El 28 de junio de 1966, muy temprano, me acordé de Perico Montiel. Me levanté a eso de las seis y media de la mañana, me di un baño de agua fría y salí a la calle a buscar leche para prepararme un café Arlistán instantáneo, una invocación al suicidio a la que sobreviví. Sobre la calle Defensa, tapando la puerta para que nadie saliera, se habían instalado soldados vestidos de verde hosco y con cascos, provistos de fusiles Mauser desvencijados que a veces disparaban. La Plaza de Mayo estaba ocupada por soldados y vehículos militares. Ya habían echado al Presidente y fue como un trámite para la tranquilidad ciudadana. Julio Alsogaray, Prémoli y Perlinger entraron en la Rosada con la infantería de la Policía en diferentes embestidas y lo echaron como si fuera un intruso.
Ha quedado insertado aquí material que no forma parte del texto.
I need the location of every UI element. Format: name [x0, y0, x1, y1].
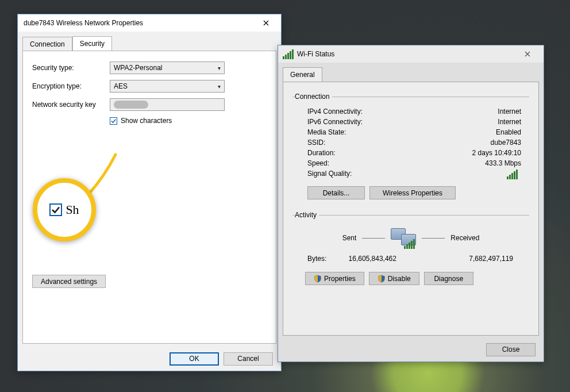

Cuando pude, me acerqué a la oficina de Entel, llena de soldados. No pude entrar y esperé hasta que vi venir a Perico, traje gris, camisa blanca, corbata azul marino, sonrisa de oreja a oreja en su rostro mixturado en charrúas que al reír era una imagen que solo Florencio Molina Campos podría reconstruir como se merece.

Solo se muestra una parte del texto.